Invert pan onto a cake rack and allow it to cool completely. Cut with a serrated knife and serve.
*My opinion on beating egg whites for Xiang Si (Ogura):
- First of all before airing my opinion, I have to clarify that I have never taste the real Xiang Si (Ogura) cake from Batu Pahat, Malaysia before.

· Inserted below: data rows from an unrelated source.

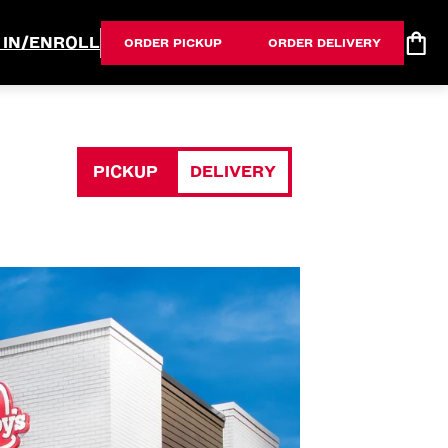
 IN/ENROLL
ORDER PICKUP
ORDER DELIVERY
PICKUP
DELIVERY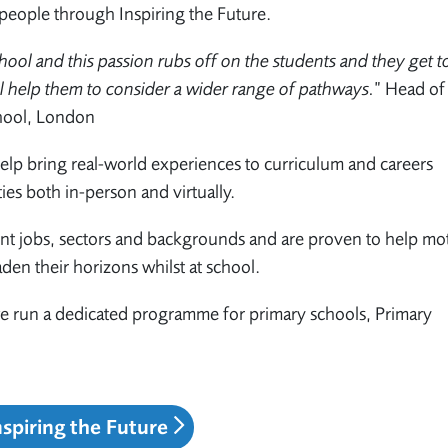
people through Inspiring the Future.
hool and this passion rubs off on the students and they get to
ll help them to consider a wider range of pathways.
”
Head of
hool, London
elp bring real-world experiences to curriculum and careers
ties both in-person and virtually.
nt jobs, sectors and backgrounds and are proven to help mot
aden their horizons whilst at school.
 we run a dedicated programme for primary schools, Primary
nspiring the Future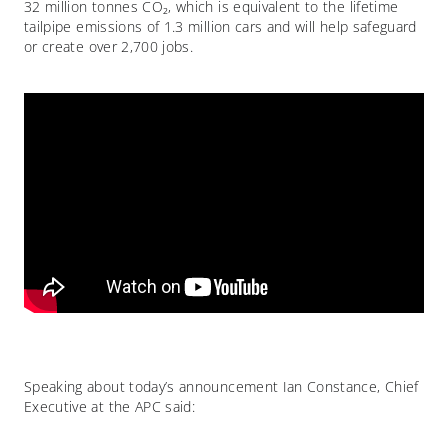
32 million tonnes CO₂, which is equivalent to the lifetime
tailpipe emissions of 1.3 million cars and will help safeguard
or create over 2,700 jobs.
Speaking about today’s announcement Ian Constance, Chief
Executive at the APC said: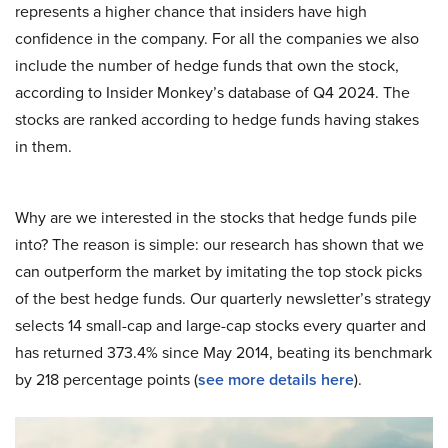
represents a higher chance that insiders have high
confidence in the company. For all the companies we also
include the number of hedge funds that own the stock,
according to Insider Monkey’s database of Q4 2024. The
stocks are ranked according to hedge funds having stakes
in them.
Why are we interested in the stocks that hedge funds pile
into? The reason is simple: our research has shown that we
can outperform the market by imitating the top stock picks
of the best hedge funds. Our quarterly newsletter’s strategy
selects 14 small-cap and large-cap stocks every quarter and
has returned 373.4% since May 2014, beating its benchmark
by 218 percentage points (
see more details here
).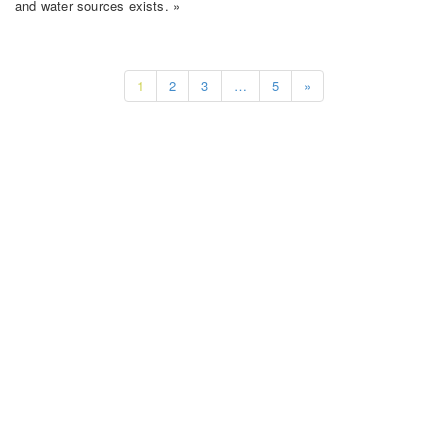
and water sources exists. »
1
2
3
…
5
»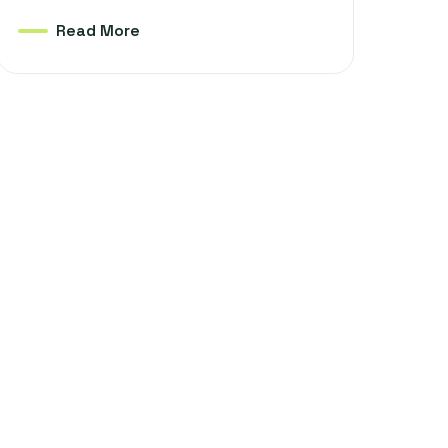
Read More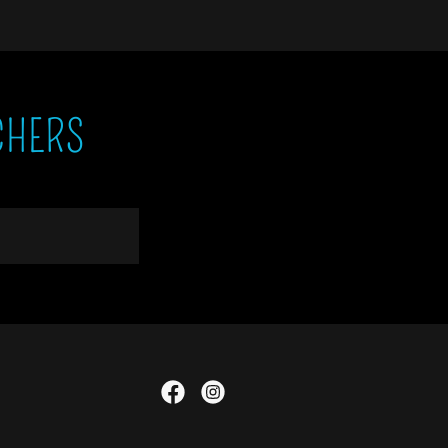
CHERS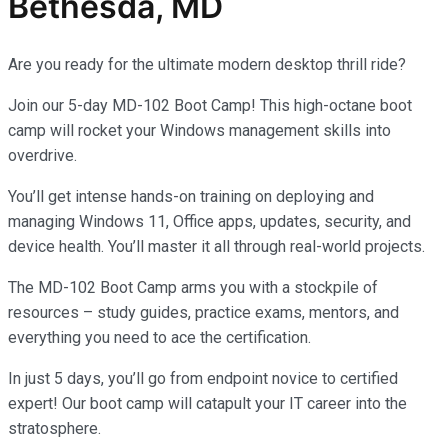
Bethesda, MD
Are you ready for the ultimate modern desktop thrill ride?
Join our 5-day MD-102 Boot Camp! This high-octane boot
camp will rocket your Windows management skills into
overdrive.
You’ll get intense hands-on training on deploying and
managing Windows 11, Office apps, updates, security, and
device health. You’ll master it all through real-world projects.
The MD-102 Boot Camp arms you with a stockpile of
resources – study guides, practice exams, mentors, and
everything you need to ace the certification.
In just 5 days, you’ll go from endpoint novice to certified
expert! Our boot camp will catapult your IT career into the
stratosphere.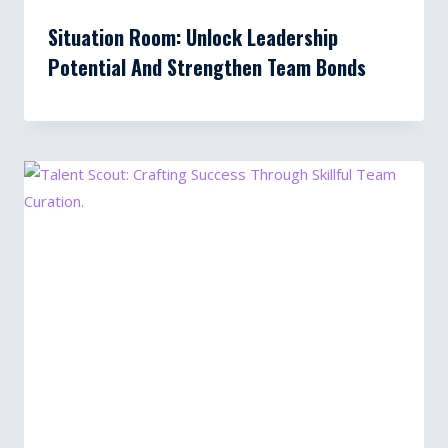
Situation Room: Unlock Leadership
Potential And Strengthen Team Bonds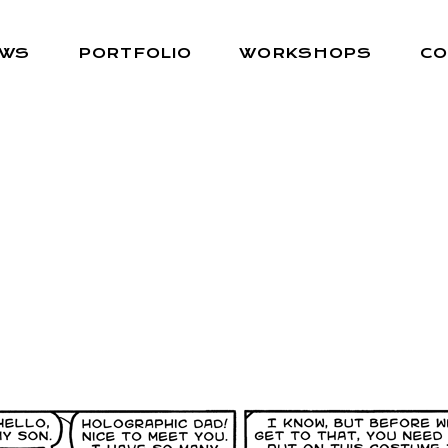
EWS
PORTFOLIO
WORKSHOPS
CO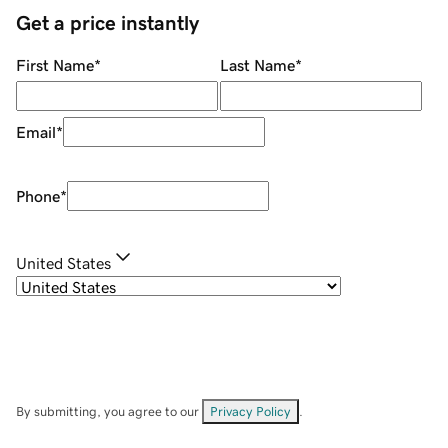
Get a price instantly
First Name
*
Last Name
*
Email
*
Phone
*
United States
By submitting, you agree to our
Privacy Policy
.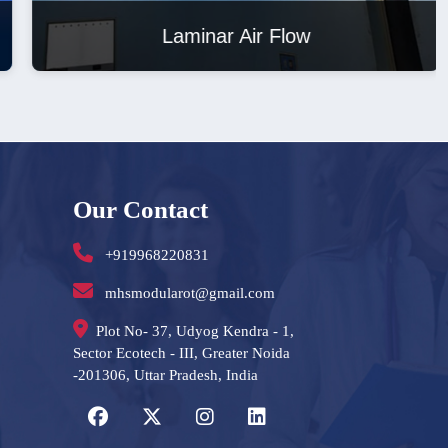
Laminar Air Flow
Our Contact
+919968220831
mhsmodularot@gmail.com
Plot No- 37, Udyog Kendra - 1,
Sector Ecotech - III, Greater Noida
-201306, Uttar Pradesh, India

Thus, the technique that I suggest in this post is purely based on my opinion.
- At my first Mocha Xiang Si cake post, I beat my egg white to soft peaks and was advised by Sonia, Nasi Lemak Lover that my egg whites should be beaten to near stiff peaks, not soft peaks which eventually improve my subsequent Vanilla Xiang Si cake and this Pandan Xiang Si cake baking.
- However, I also realise that many bloggers (for example, Aunty Young at this post, Jozelyn at this post and Eileen at this post) beats their egg whites until stiff peaks for Xiang Si cake baking, resulting their cakes to be slightly taller and very spongy.
- In contrast, mine with egg whites beaten to near stiff peaks is not exactly the spongy kind but rather smoother in its texture. Based on my Cotton Soft Japanese Cheesecake baking, I actually like this cake baked in the form of this texture in order to differentiate Xiang Si (Ogura) cake from most typical chiffon cakes.
- I have learned this preference based on what Ju (Little Teochew) mentioned at her Japanese Cheesecake post. Ju notices "foam sponge" texture whenever she uses egg whites beaten to stiff peak and prefers to beat egg whites to soft peaks for less spongy but smoother texture for her Japanese Cheesecake post. Likewise, I like to agree with Ju and did the same for both my Cotton Soft Japanese Cheesecake and Xiang Si (Ogura) cake baking.
- Overall, I like to conclude that the cake texture and egg white beating technique can be subjective to individual taste and preference. Beating egg whites to both near stiff peaks for Xiang Si (Ogura) cake baking is the preferred option for me.
- Amongst all pandan Xiang Si cakes that I have seen, I am most impressed with May's at this post as she has baked hers ultimately with nicely-defined green zebra strips! - Wow!